AGI achieved 🤖

cyrano@lemmy.dbzer0.com · 2 months ago

AGI achieved 🤖

Farid@startrek.website · 2 months ago

I get the meme aspect of this. But just to be clear, it was never fair to judge LLMs for specifically this. The LLM doesn’t even see the letters in the words, as every word is broken down into tokens, which are numbers. I suppose with a big enough corpus of data it might eventually extrapolate which words have which letter from texts describing these words, but normally it shouldn’t be expected.

cyrano@lemmy.dbzer0.com · 2 months ago

True and I agree with you yet we are being told all job are going to disappear, AGI is coming tomorrow, etc. As usual the truth is more balanced

kayzeekayzee@lemmy.blahaj.zone · 2 months ago

I’ve actually messed with this a bit. The problem is more that it can’t count to begin with. If you ask it to spell out each letter individually (ie each letter will be its own token), it still gets the count wrong.

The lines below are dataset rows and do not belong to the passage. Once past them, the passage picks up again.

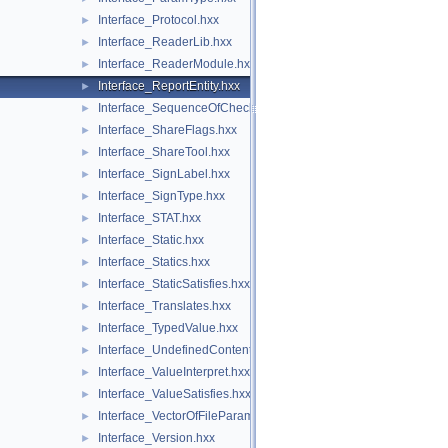
Interface_Protocol.hxx
►
Interface_ReaderLib.hxx
►
Interface_ReaderModule.hxx
►
Interface_ReportEntity.hxx
►
Interface_SequenceOfCheck.hxx
►
Interface_ShareFlags.hxx
►
Interface_ShareTool.hxx
►
Interface_SignLabel.hxx
►
Interface_SignType.hxx
►
Interface_STAT.hxx
►
Interface_Static.hxx
►
Interface_Statics.hxx
►
Interface_StaticSatisfies.hxx
►
Interface_Translates.hxx
►
Interface_TypedValue.hxx
►
Interface_UndefinedContent.hxx
►
Interface_ValueInterpret.hxx
►
Interface_ValueSatisfies.hxx
►
Interface_VectorOfFileParameter.hxx
►
Interface_Version.hxx
►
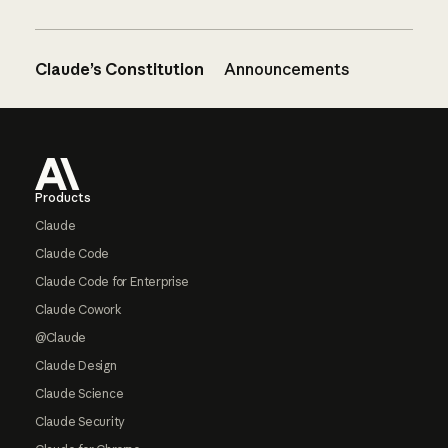
Claude’s Constitution
Announcements
Footer
Products
Claude
Claude Code
Claude Code for Enterprise
Claude Cowork
@Claude
Claude Design
Claude Science
Claude Security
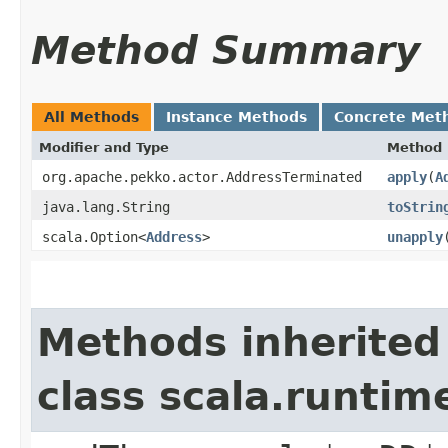
Method Summary
All Methods
Instance Methods
Concrete Met
Modifier and Type
Method
org.apache.pekko.actor.AddressTerminated
apply
​(
A
java.lang.String
toStrin
scala.Option<
Address
>
unapply
Methods inherited
class scala.runtim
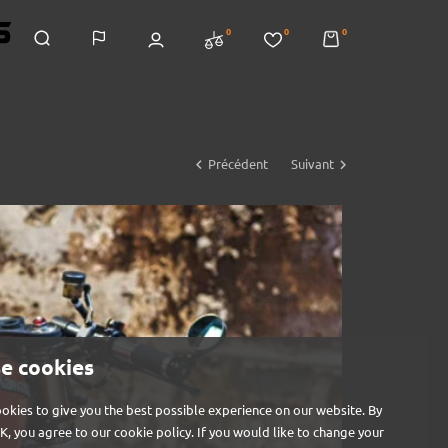
0
0
0


Précédent
Suivant
e cookies
okies to give you the best possible experience on our website. By
OK, you agree to our cookie policy. If you would like to change your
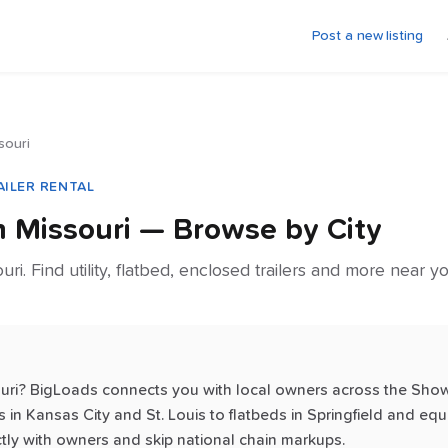
Post a new listing
souri
AILER RENTAL
in
Missouri
— Browse by City
ouri. Find utility, flatbed, enclosed trailers and more near 
souri? BigLoads connects you with local owners across the Show
 in Kansas City and St. Louis to flatbeds in Springfield and equ
tly with owners and skip national chain markups.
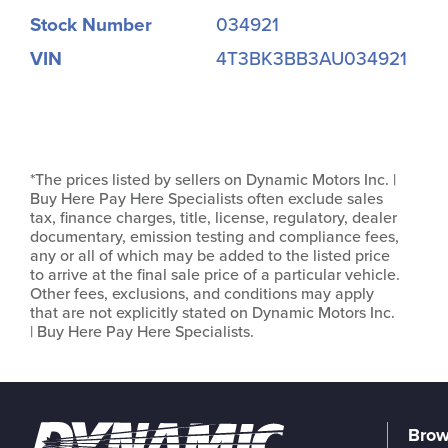
Stock Number
034921
VIN
4T3BK3BB3AU034921
*The prices listed by sellers on Dynamic Motors Inc. |
Buy Here Pay Here Specialists often exclude sales
tax, finance charges, title, license, regulatory, dealer
documentary, emission testing and compliance fees,
any or all of which may be added to the listed price
to arrive at the final sale price of a particular vehicle.
Other fees, exclusions, and conditions may apply
that are not explicitly stated on Dynamic Motors Inc.
| Buy Here Pay Here Specialists.
Brow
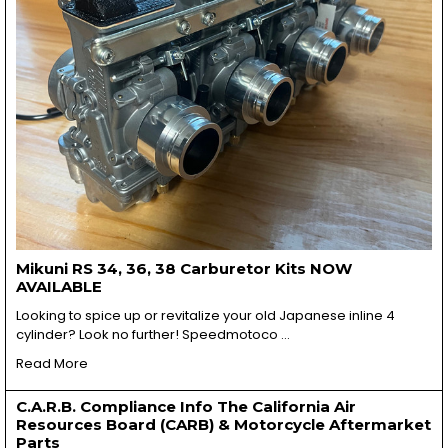
Mikuni RS 34, 36, 38 Carburetor Kits NOW
AVAILABLE
Looking to spice up or revitalize your old Japanese inline 4
cylinder? Look no further! Speedmotoco …
Read More
C.A.R.B. Compliance Info The California Air
Resources Board (CARB) & Motorcycle Aftermarket
Parts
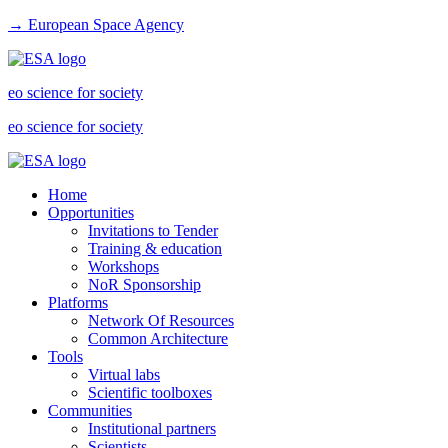
→ European Space Agency
eo science for society
eo science for society
Home
Opportunities
Invitations to Tender
Training & education
Workshops
NoR Sponsorship
Platforms
Network Of Resources
Common Architecture
Tools
Virtual labs
Scientific toolboxes
Communities
Institutional partners
Scientists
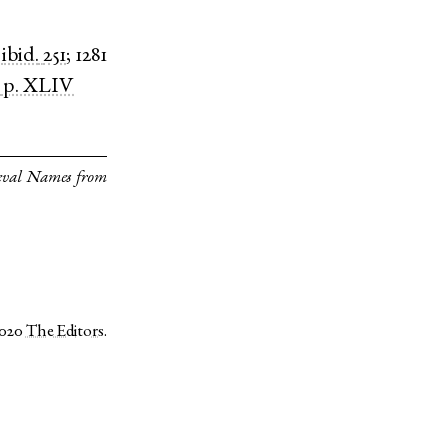
)
ibid.
251
;
1281
p. XLIV
eval Names from
2020
The Editors
.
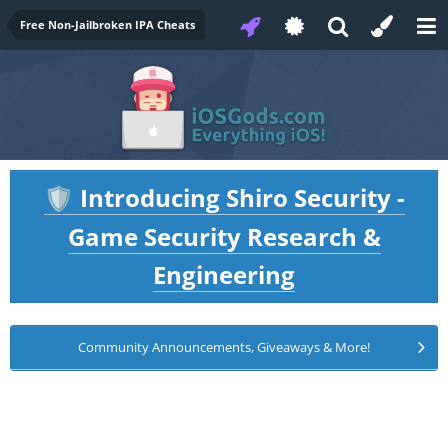
Free Non-Jailbroken IPA Cheats
Introducing Shiro Security -
🛡️
Game Security Research &
Engineering
Community Announcements, Giveaways & More!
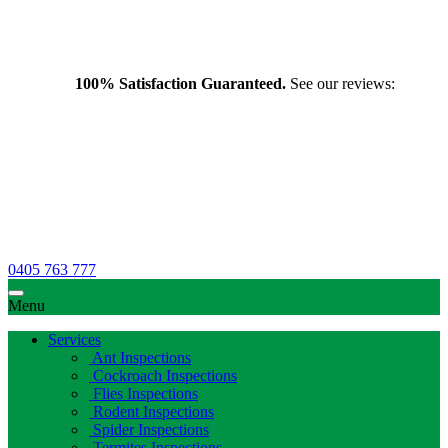
100% Satisfaction Guaranteed.
See our reviews:
0405 763 777
Menu
Services
Ant Inspections
Cockroach Inspections
Flies Inspections
Rodent Inspections
Spider Inspections
Termites Inspections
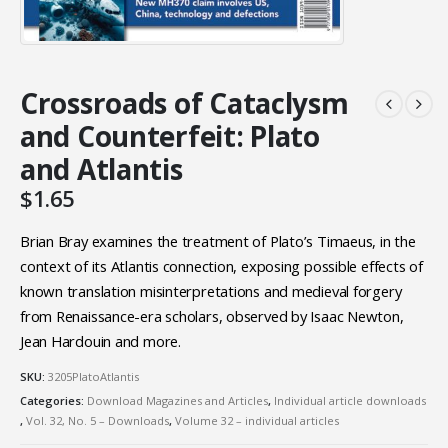
Crossroads of Cataclysm
and Counterfeit: Plato
and Atlantis
$
1.65
Brian Bray examines the treatment of Plato’s Timaeus, in the
context of its Atlantis connection, exposing possible effects of
known translation misinterpretations and medieval forgery
from Renaissance-era scholars, observed by Isaac Newton,
Jean Hardouin and more.
SKU:
3205PlatoAtlantis
Categories:
Download Magazines and Articles
,
Individual article downloads
,
Vol. 32, No. 5 – Downloads
,
Volume 32 – individual articles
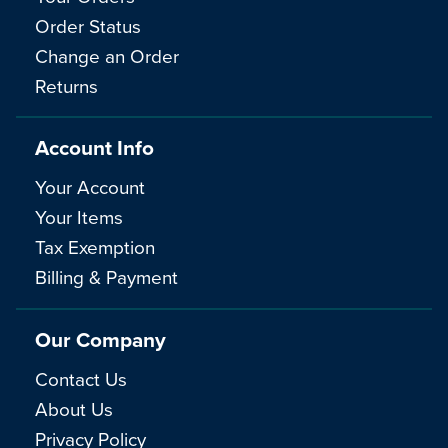
Order Status
Change an Order
Returns
Account Info
Your Account
Your Items
Tax Exemption
Billing & Payment
Our Company
Contact Us
About Us
Privacy Policy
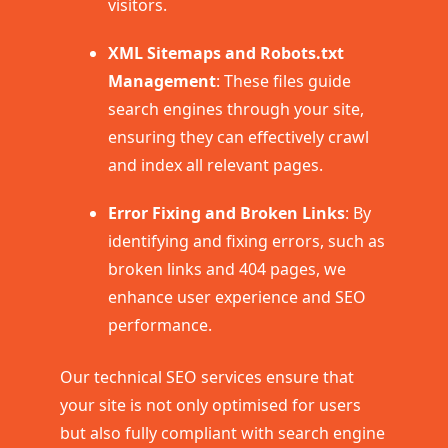
visitors.
XML Sitemaps and Robots.txt
Management
: These files guide
search engines through your site,
ensuring they can effectively crawl
and index all relevant pages.
Error Fixing and Broken Links
: By
identifying and fixing errors, such as
broken links and 404 pages, we
enhance user experience and SEO
performance.
Our technical SEO services ensure that
your site is not only optimised for users
but also fully compliant with search engine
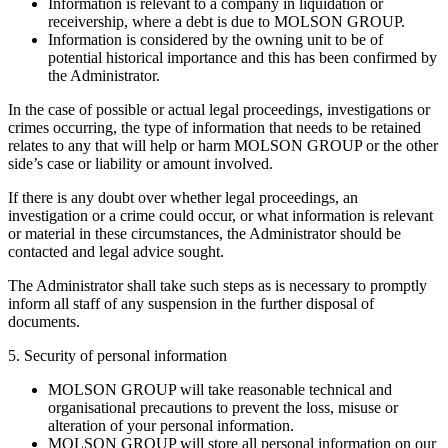
Information is relevant to a company in liquidation or
receivership, where a debt is due to MOLSON GROUP.
Information is considered by the owning unit to be of
potential historical importance and this has been confirmed by
the Administrator.
In the case of possible or actual legal proceedings, investigations or
crimes occurring, the type of information that needs to be retained
relates to any that will help or harm MOLSON GROUP or the other
side’s case or liability or amount involved.
If there is any doubt over whether legal proceedings, an
investigation or a crime could occur, or what information is relevant
or material in these circumstances, the Administrator should be
contacted and legal advice sought.
The Administrator shall take such steps as is necessary to promptly
inform all staff of any suspension in the further disposal of
documents.
5. Security of personal information
MOLSON GROUP will take reasonable technical and
organisational precautions to prevent the loss, misuse or
alteration of your personal information.
MOLSON GROUP will store all personal information on our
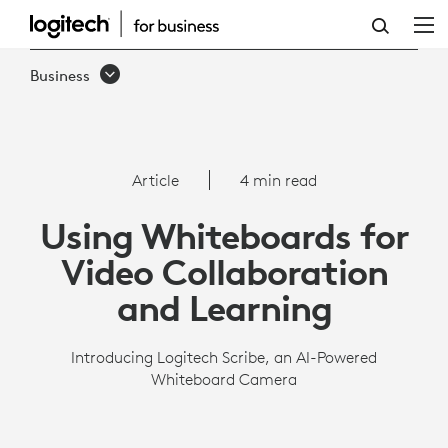
SCRIBE
OVERVIEW
Business
|
LOGITECH
BUSINESS
Article
4 min read
Using Whiteboards for
Video Collaboration
and Learning
Introducing Logitech Scribe, an AI-Powered
Whiteboard Camera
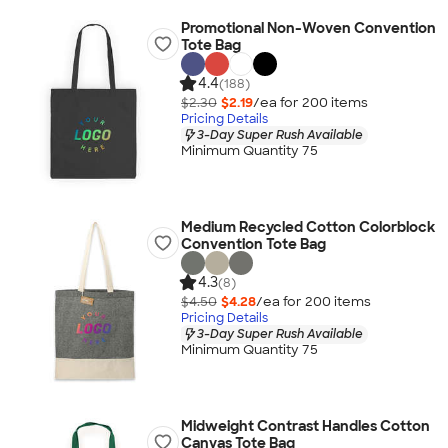
Promotional Non-Woven Convention
Tote Bag
4.4
(188)
$2.30
$2.19
/ea for
200
item
s
Pricing Details
3-Day Super Rush Available
Minimum Quantity 75
Medium Recycled Cotton Colorblock
Convention Tote Bag
4.3
(8)
$4.50
$4.28
/ea for
200
item
s
Pricing Details
3-Day Super Rush Available
Minimum Quantity 75
Midweight Contrast Handles Cotton
Canvas Tote Bag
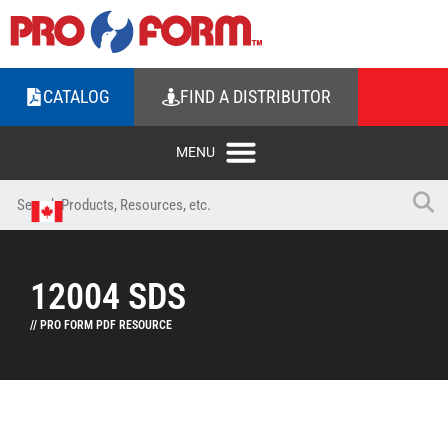
CATALOG
FIND A DISTRIBUTOR
12004 SDS
// PRO FORM PDF RESOURCE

Farid@startrek.website · 2 months ago

In my experience, when using reasoning models, it can count, but not very consistently. I’ve tried random assortments of letters and it can count them correctly sometimes. It seems to have much harder time when the same letter repeats many times, perhaps because those are tokenized irregularly.

Farid@startrek.website · 2 months ago

I don’t know what part of what I said prompted all those downvotes, but of course all the reasonable people understood, that the “AGI in 2 years” was a stock price pump.

Zacryon@feddit.org · 2 months ago

I know that words are tokenized in the vanilla transformer. But do GPT and similar LLMs still do that as well? I assumed they also tokenize on character/symbol level, possibly mixed up with additional abstraction down the chain.